In the 17th century, the price of meat and vegetables suddenly increased while the price of bread and pasta fell steadily. At that time, people had new technologies in kneading and pressing flour that made the production of pasta easier than ever.

Naples, with its excellent ingredients and a sea climate suitable for drying noodles, has become the center of pasta processing and enjoyment.

Poor Neapolitans, who used to eat only cabbage and meat, are now completely addicted to pasta, which can fill an empty stomach and is rich in calories. The Neapolitans then took on the nickname “pasta-eaters” , a nickname that had only ever been reserved for the Sicilian people.

When the great poet Goethe visited Naples in 1787, he found that instant pasta could be bought anywhere for a very cheap price. These shops quadrupled in the 18th century, popping up everywhere on the streets and in markets.

Fresh pasta, made from durum wheat, often exposed to the sun and cool coastal air, sprawls on drying racks near the stalls.

Spaghetti is boiled in a large charcoal pot. Noodle broth is often added with a little salt and lard. Also, hard cheese was the only condiment before ketchup was added to pasta in the 19th century.

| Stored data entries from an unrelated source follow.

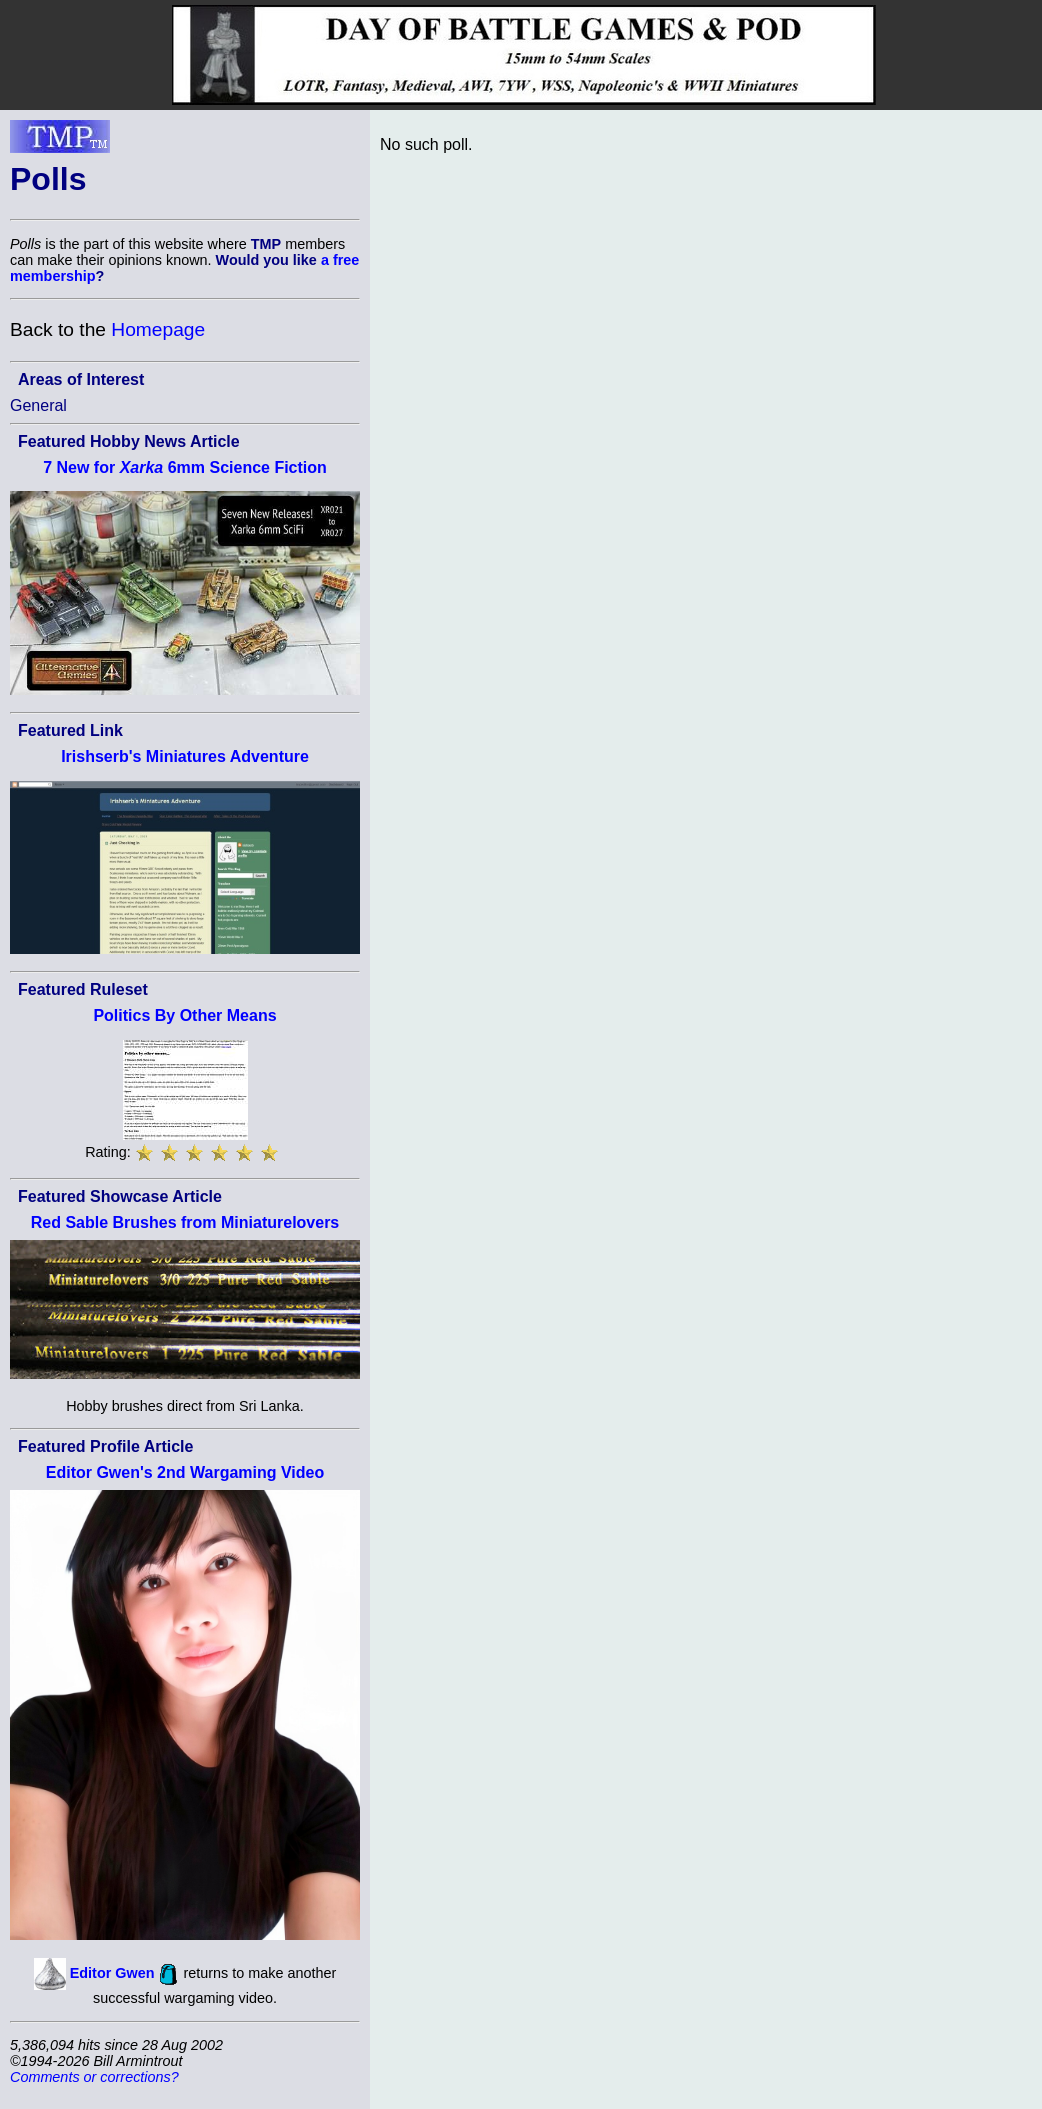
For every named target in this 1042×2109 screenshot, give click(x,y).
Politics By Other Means (184, 1015)
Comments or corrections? (94, 2077)
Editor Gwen (112, 1973)
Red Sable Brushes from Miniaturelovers (185, 1222)
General (38, 405)
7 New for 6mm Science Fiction (185, 467)
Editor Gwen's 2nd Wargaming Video (185, 1472)
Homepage (158, 329)
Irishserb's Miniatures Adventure (185, 756)
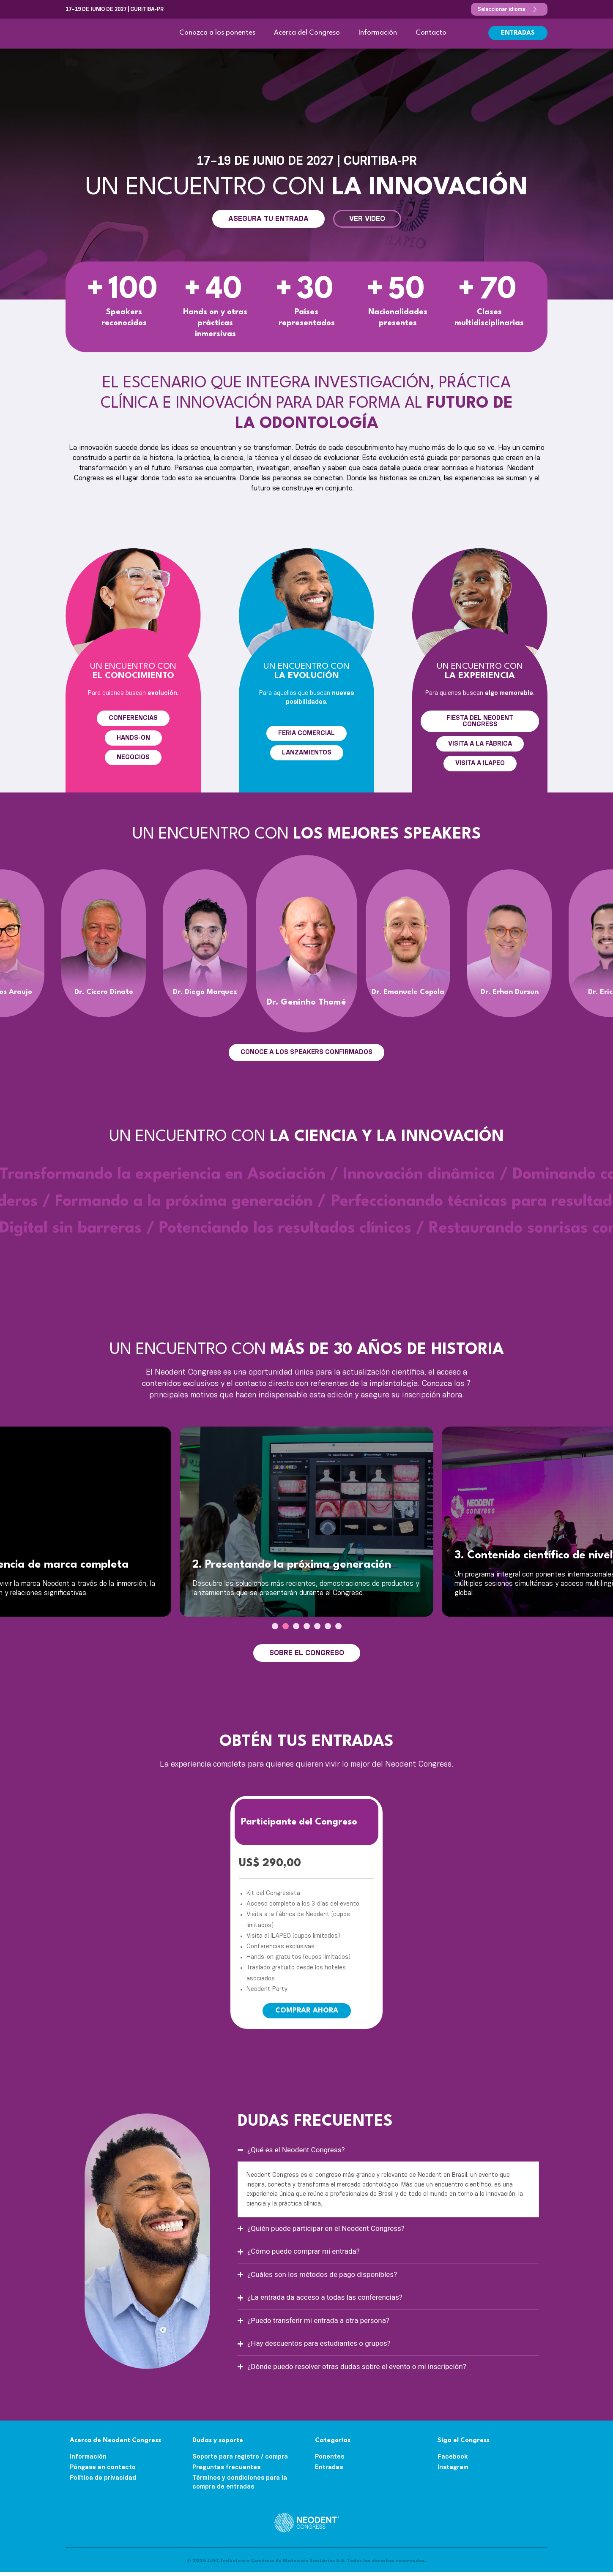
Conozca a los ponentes (217, 32)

Surprised with the traditional way of eating pasta
Pasta Makers, photo by Giorgio Sommer.

While most of the pastas in Naples are reputed to be the best in Italy, the stuff sold to the poor is not.

A large portion of pasta eaters can only afford poor quality, dusty, and sour-tasting pasta. Stoddard describes “dirty men hanging strips of flour on a drying rack amid the dust, rubbish and ruins of the streets of Naples”.

Stoddard mentioned in his book that a friend of his was “so sick that he almost threw up the pasta he ate the night before, and has never touched it since”.

In the 20th century, Naples’ dominance in the pasta industry was gradually waning. In an effort to make Italy self-sufficient, Mussolini moved durum farming from the south to the center and north of the country.

Later, factories in the North made spaghetti and dried it using electric ovens instead of sunlight. Spaghetti then also changed from street food to a dish for families, where people eat with a fork instead of picking by hand as in the past.